ObjectiveTo develop an non-antibiotics based in ovo effective, safe and economical strategy to:
- prevent bacterial infections causing early chick mortalities and yolk sac infection (YSI)
- improve innate resistance to diverse pathogens
- enhance responsiveness to vaccines
- achieve a higher level of production
BackgroundIncreased susceptibility to infectious diseases in first week of post hatch life of chickens is attributed to inefficient host defence mechanism. The use of antibiotics in poultry was compensating this deficiency to some extent. However, based on increased antibiotic resistance, emergence of superbugs and public health implications arising from use of antibiotics in animal industry, the development of appropriate non-antibiotics based alternatives for the control of bacterial and viral infections in poultry is urgently needed.
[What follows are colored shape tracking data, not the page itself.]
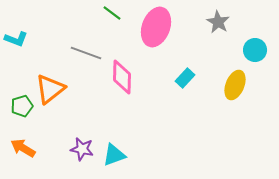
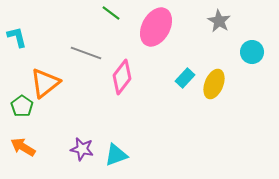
green line: moved 1 px left
gray star: moved 1 px right, 1 px up
pink ellipse: rotated 9 degrees clockwise
cyan L-shape: moved 1 px right, 2 px up; rotated 125 degrees counterclockwise
cyan circle: moved 3 px left, 2 px down
pink diamond: rotated 36 degrees clockwise
yellow ellipse: moved 21 px left, 1 px up
orange triangle: moved 5 px left, 6 px up
green pentagon: rotated 20 degrees counterclockwise
orange arrow: moved 1 px up
cyan triangle: moved 2 px right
Yolk sac infection (YSI) has been reported as the most frequent cause of Early Chick Mortality (ECM). The level of ECM is one of the crucial factors that determines the quality of chicken production and the economic turn out from a poultry production unit. For YSI, antibiotics treatment at farm level is not recommended and the problem is managed through heavy culling. Enhanced level of innate immunity in young chicks is associated with reduced initial mortalities, improved resistance to diverse pathogens, increased responsiveness to vaccines and higher levels of production. The use of immune stimulants in poultry and other animal species have antimicrobial and growth promoting activities comparable to antibiotics. Thus, the use of innate immune stimulants offers a generic approach for growth promotion and disease protection without use of antibiotics in young chicks. The identification and characterization of non-antibiotics based antimicrobials alternatives including, immune stimulants and vaccines against pathogens associated with YSI is an immediate requirement of poultry industry. The goal of this study is to identify one or more in ovo effective, safe and economical non-antibiotics for the prevention of YSI in broilers. It is expected that besides reduction in mortalities due to YSI, the strengthening of immune potential of chicks through use of these immune stimulants will significantly improve generalized disease resistance, growth rates, and vaccine responses in young chicks.
Funding$170,800 (AAFC/CPRC $110,800*, Saskatchewan Chicken Industry Development Fund $60,000)
*This research was part of the Poultry Science Cluster 2 which was supported by AAFC as part of Growing Forward 2, a federal-provincial-territorial initiative.